One group is led by General Ali Jafari and consists of the aforementioned top IRGC commanders, the trio of the security/intelligence men in the House of the Leader, and Mehdi Taeb, the hardline cleric who is the head of the IRGC’s Ammar Strategic Center. The Center has close relations with Mohammad Taghi Mesbah Yazdi, the hardline cleric whose political group, Jebheh Paaydaari-ye Enghelaab-e Eslaami (JPEE) [Endurance Front of the Islamic Revolution] endorsed Jalili.

The second faction includes professional officers who have a reputation for being immune to corruption. In last year’s election this group supported Tehran’s Mayor Mohammad Baqer Qalibaf, an IRGC retired Brigadier General. The most prominent of such officers is Major General Gassem Suleimani, commander of the Quds Force (IRGC’s special force that operates outside Iran), who supported Qalibaf in last year’s election. This was highly significant, as Soleimani, a most formidable IRGC officer and part of its strategic brain trust, is highly popular within the IRGC.

Then, there is a third faction of the IRGC officers, consisting of those who have become fabulously rich during the Ahmadinejad era and supported him. This group is currently silent.

Rouhani’s diplomatic effort does have its supporters in the military. Qalibaf has publicly supported the nuclear negotiations, as have Brigadier General Hossein Alaei who is respected even by the reformists; Major General Hassan Firoozabadi, chief of staff of the armed forces who is very close to Khamenei, and Rear Admiral Ali Shamkhani, Secretary-General of the Supreme National Security Council.

 

The Majles

The Majles consists of three factions. One consists of the Endurance Front members who have been fierce critiques of the Rouhani administration and opposed the nuclear negotiations at every step; they number about 40 out of 290 members of the Majles. The second group, the rahravan-e velaayat [followers of the Supreme Leader], includes traditional conservatives such as Majles Speaker Ali Larijani, and has been relatively supportive of the Rouhani administration. The third faction, the osoolgaraayaan [principalists], is led by Gholam-Ali Haddad Adel, father-in-law of Mojtaba Khamenei. They have been highly critical of Rouhani, voting against six of his nominees for the cabinet, and warning him against “deviating from the revolution’s path.” It remains to be seen whether Rouhani’s supporters can take control of the Majles in the next elections, to be held in March 2016.

 

The Judiciary

The wholly politicized judiciary, led by hardline cleric Sadegh Larijani, has been charging that “nothing has changed” in the aftermath of Rouhani’s electoral victory by prosecuting more political activists and journalists. The number of executions, mostly common criminals, has increased very significantly since last year, provoking protests by Rouhani’s senior aides, although the President has not publicly commented on t the issue. The judiciary has also increased its pressure on cyberspace activists, as well as journalists, arresting and imprisoning several.

Thus, it should be clear that Rouhani must confront powerful conservative and hardline factions.
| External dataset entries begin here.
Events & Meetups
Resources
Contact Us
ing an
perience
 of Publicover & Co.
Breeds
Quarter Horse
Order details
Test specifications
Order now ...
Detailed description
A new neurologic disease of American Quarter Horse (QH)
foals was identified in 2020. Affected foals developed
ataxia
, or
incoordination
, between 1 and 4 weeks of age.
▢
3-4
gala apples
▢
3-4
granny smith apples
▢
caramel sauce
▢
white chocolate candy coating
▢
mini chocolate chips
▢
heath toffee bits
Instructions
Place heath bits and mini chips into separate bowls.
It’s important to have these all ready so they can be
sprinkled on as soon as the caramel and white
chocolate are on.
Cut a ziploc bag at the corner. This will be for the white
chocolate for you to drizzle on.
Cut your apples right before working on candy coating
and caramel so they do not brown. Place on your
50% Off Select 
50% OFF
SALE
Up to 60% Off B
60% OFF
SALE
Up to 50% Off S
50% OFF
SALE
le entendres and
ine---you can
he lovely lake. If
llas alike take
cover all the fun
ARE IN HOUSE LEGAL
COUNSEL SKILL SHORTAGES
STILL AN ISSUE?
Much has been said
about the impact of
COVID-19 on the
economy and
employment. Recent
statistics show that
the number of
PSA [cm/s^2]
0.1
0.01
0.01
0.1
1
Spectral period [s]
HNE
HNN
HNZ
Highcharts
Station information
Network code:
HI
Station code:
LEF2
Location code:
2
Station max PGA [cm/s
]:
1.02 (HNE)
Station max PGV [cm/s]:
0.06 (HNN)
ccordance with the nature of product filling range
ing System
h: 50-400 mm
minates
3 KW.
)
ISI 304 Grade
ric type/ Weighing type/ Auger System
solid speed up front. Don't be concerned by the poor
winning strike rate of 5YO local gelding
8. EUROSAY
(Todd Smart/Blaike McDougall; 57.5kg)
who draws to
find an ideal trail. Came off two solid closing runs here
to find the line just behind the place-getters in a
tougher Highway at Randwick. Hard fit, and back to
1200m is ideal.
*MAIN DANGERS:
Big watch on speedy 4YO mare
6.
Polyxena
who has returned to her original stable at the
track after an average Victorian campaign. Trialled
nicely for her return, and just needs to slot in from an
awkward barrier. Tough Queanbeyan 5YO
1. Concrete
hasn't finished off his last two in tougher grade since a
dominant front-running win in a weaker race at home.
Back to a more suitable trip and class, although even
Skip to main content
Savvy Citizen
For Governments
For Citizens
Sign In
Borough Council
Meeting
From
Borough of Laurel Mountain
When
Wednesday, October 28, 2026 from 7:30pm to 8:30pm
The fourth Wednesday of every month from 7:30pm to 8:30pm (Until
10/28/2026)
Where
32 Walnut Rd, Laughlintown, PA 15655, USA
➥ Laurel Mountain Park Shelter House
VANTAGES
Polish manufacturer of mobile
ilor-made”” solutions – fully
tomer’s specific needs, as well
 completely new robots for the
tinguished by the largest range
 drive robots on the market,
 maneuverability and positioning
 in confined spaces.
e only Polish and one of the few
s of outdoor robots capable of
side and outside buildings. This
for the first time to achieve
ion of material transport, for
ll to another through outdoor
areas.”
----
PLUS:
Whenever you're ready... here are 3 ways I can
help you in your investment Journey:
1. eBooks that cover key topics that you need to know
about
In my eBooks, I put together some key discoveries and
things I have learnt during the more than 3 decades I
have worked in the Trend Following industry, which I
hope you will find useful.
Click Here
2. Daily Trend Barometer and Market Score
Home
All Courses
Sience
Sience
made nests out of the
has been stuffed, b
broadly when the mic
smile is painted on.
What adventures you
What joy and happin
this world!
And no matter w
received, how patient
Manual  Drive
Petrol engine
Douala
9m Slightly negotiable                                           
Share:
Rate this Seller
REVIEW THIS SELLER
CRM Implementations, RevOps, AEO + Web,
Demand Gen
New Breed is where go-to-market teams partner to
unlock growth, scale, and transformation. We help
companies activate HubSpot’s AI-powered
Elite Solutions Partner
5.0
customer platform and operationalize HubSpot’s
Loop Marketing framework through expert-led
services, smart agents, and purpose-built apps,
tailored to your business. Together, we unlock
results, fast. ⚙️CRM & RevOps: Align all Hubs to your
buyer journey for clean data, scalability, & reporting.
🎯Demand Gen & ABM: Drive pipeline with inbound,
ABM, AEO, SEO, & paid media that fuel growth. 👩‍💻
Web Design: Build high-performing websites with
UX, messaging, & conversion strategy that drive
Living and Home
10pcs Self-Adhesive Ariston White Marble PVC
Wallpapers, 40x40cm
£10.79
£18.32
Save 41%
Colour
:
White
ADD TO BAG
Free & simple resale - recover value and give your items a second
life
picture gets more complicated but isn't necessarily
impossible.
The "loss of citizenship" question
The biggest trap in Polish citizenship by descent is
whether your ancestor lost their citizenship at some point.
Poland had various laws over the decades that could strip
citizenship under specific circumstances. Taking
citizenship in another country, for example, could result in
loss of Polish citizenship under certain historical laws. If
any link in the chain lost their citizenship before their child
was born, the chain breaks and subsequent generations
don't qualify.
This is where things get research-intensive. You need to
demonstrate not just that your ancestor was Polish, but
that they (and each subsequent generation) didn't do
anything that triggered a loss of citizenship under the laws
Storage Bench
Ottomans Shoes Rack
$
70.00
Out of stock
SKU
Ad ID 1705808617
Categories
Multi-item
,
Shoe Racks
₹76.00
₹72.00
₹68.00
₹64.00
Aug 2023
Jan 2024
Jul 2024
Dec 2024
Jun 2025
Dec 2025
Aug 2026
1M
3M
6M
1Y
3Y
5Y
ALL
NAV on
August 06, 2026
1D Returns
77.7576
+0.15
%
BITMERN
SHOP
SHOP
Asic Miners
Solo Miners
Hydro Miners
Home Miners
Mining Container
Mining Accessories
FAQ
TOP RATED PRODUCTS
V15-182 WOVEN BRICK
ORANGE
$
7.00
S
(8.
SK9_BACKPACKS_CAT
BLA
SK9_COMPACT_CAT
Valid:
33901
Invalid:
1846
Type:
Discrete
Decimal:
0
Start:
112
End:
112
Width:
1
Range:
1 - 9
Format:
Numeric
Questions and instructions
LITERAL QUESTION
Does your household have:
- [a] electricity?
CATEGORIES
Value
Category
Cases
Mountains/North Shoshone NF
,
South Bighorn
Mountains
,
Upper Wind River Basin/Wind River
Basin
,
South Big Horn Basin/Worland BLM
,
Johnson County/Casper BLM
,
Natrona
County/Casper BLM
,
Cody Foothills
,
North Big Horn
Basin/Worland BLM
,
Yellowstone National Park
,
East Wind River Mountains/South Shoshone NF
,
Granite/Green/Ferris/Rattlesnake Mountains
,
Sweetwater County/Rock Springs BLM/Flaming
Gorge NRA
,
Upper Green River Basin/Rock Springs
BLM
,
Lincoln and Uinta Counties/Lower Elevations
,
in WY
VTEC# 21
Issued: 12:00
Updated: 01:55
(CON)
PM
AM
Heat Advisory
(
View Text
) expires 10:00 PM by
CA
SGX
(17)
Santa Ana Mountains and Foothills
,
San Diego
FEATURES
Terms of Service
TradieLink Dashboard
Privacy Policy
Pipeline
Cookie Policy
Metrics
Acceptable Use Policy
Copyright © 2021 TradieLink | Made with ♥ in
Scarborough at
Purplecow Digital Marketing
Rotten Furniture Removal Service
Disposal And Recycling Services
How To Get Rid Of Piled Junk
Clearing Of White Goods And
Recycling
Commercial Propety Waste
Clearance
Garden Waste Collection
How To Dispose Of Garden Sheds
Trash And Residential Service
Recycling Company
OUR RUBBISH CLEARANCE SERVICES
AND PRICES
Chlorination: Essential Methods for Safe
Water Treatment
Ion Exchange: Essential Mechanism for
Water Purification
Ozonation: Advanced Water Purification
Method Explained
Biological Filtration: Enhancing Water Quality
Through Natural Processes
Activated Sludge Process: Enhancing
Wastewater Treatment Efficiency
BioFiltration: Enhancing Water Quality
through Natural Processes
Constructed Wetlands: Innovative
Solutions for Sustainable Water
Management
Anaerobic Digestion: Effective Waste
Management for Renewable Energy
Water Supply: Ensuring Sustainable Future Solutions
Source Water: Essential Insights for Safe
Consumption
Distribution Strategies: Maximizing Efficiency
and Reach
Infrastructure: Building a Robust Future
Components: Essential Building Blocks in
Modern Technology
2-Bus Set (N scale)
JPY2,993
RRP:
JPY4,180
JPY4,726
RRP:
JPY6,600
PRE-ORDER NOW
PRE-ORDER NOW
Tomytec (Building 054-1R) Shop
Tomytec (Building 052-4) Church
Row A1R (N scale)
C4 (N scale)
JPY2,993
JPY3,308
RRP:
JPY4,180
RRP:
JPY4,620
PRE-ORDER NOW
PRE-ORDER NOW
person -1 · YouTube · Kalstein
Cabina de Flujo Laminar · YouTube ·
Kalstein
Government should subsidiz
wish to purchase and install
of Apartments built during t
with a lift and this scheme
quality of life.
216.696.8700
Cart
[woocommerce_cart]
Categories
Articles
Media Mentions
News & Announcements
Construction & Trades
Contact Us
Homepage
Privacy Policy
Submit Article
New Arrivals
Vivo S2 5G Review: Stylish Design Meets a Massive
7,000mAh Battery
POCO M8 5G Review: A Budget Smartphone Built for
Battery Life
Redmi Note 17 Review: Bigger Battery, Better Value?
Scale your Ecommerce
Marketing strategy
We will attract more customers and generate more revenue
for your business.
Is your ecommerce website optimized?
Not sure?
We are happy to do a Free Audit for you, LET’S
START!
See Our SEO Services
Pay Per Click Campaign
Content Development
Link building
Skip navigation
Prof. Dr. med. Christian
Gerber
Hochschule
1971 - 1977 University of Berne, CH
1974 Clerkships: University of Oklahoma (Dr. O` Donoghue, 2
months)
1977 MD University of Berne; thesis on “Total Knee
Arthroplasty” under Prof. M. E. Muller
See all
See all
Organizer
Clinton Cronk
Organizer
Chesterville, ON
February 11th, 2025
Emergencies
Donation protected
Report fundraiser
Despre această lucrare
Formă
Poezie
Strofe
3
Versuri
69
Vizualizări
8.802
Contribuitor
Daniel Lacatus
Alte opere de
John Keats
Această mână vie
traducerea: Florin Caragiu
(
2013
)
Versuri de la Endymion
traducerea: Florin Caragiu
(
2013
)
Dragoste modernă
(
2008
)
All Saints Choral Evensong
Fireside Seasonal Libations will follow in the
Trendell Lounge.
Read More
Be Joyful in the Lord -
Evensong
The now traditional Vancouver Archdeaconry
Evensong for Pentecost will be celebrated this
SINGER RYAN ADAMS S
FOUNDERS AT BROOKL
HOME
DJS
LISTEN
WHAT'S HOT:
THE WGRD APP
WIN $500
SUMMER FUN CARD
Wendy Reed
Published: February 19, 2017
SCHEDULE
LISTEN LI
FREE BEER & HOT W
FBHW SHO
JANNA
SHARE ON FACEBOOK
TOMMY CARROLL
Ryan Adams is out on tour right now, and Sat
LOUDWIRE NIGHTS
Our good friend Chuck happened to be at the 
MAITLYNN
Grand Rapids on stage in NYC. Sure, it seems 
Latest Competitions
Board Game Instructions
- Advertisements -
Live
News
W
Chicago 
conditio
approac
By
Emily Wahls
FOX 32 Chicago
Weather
He is not without support. After all, he won the presidency by a landslide, and is also supported by the reformists and other opposition groups inside Iran, as well as Rafsanjani, Khatami, and Nategh Nouri. He has courageously confronted Khamenei on several major cultural issues and, unlike the reformist Khatami who was timid and ambivalent about confronting his foes, Rouhani is determined to deliver on his promises.